Mattson and McDonald identify collaborative investigation of needs as the first step in determining what technical assistance should take place. Working together as a team, the district and provider should study strengths and weaknesses, seek data and input from many sources (e.g., teachers, students, parents, administrators), and determine what is working for the district and what should be changed. Once these data are collected and analyzed, the highest priority needs should be identified (Mattson & McDonald, 2005). Only at this point can the team get an accurate picture of what should be addressed through technical assistance. For example, during the investigation stage, a district might discover that a specific group of students consistently misses annual achievement targets. Although many identified needs contribute to this problem, the team, using the process described above, determines that their most important need is professional development that focuses on differentiating instruction. By addressing this top-priority need, the team believes they stand the greatest chance of closing the achievement gap between these at-risk students and the rest of the student body.
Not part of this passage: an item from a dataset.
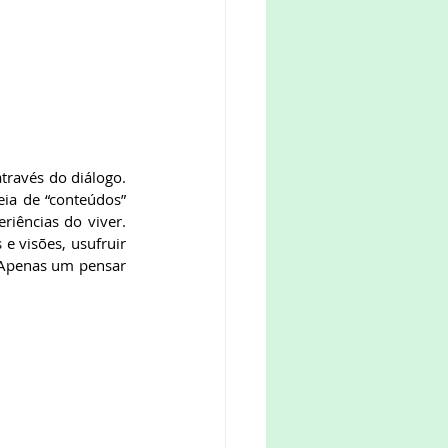
ia de “conteúdos” 
iências do viver. 
e visões, usufruir 
Apenas um pensar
Planning and Implementation
Once needs have been prioritized and identified for action, the district and provider must pose the question, “What do we hope to accomplish with technical assistance?” The importance of answering this question clearly and precisely cannot be overemphasized, since understanding the purpose is essential to the successful completion of the remaining steps Mattson and McDonald suggest. In the hypothetical district described above, for instance, team members decide that the broad purpose of the technical assistance will be to increase the range of strategies that teachers understand and use in instruction.
Once a clear purpose for the technical assistance has been established, Mattson and McDonald advise that the team establish specific goals and objectives. They suggest creating SMART goals (i.e., specific, measurable, attainable, realistic, time-bound) that identify exactly what the technical assistance team will accomplish. (For more information, go to www.goal-setting-guide.com/smart-goals.html). Mattson and McDonald suggest using action words such as “develop” or “change” in creating the goal statements to achieve a clear picture of the desired outcomes. For example, district officials and technical assistance providers agree that they want to familiarize staff members with research, model differentiated instruction, establish laboratory classrooms, and institute a system of peer observation.
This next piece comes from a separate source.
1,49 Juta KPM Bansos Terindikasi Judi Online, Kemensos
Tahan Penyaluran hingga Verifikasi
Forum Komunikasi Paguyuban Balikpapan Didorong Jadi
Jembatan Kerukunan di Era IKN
Once goals have been established, the next step is creating objectives that define the steps required to achieve the goal. These steps also should be specific and measurable as well as identify the person or persons responsible for achieving them and the length of time it will take to accomplish them (Mattson & McDonald, 2005). Objectives likely to achieve the goal might include starting study groups, developing a peer-observation process, or providing an on-site instructional coach. The team would go on to complete these objectives by identifying, for instance, who would initiate the study groups, how and when peer observers would be trained, the specific number of teachers with whom the coach would meet, and the time period in which the coaching would occur. Discussion and full agreement on these objectives will ensure that both the district and provider choose methods of delivery that fit the needs of the district and the abilities and capacity of the technical assistance provider.
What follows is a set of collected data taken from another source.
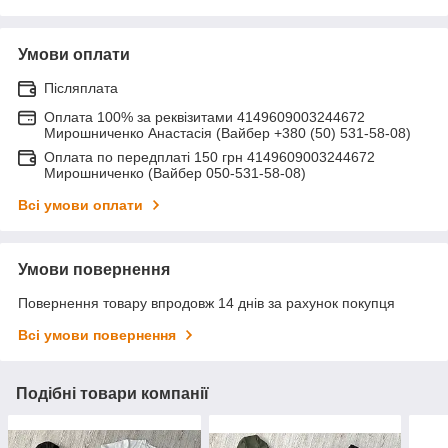
Умови оплати
Післяплата
Оплата 100% за реквізитами 4149609003244672
Мирошниченко Анастасія (Вайбер +380 (50) 531-58-08)
Оплата по передплаті 150 грн 4149609003244672
Мирошниченко (Вайбер 050-531-58-08)
Всі умови оплати
Умови повернення
Повернення товару впродовж 14 днів за рахунок покупця
Всі умови повернення
Подібні товари компанії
When establishing goals and objectives, both the district and the provider must clarify the specific measurable outcomes they expect as a result of the technical assistance and how long it will take to reach those outcomes. They might agree that by the end of Year 1, two laboratory classrooms will be established and all teachers will have conducted at least one peer observation in a colleague’s classroom.
The completed technical assistance plan, with its clear goals and specific objectives, should be given to all involved in its implementation because it is essential that the members of the technical assistance team are accountable to one another throughout the life of the plan (Mattson & McDonald, 2005). The district must be willing to share information and cooperate with the planned activities, and the provider must perform professionally and produce high-quality work. A thoughtful, carefully and collaboratively developed written plan provides an effective statement of expectations for each participant.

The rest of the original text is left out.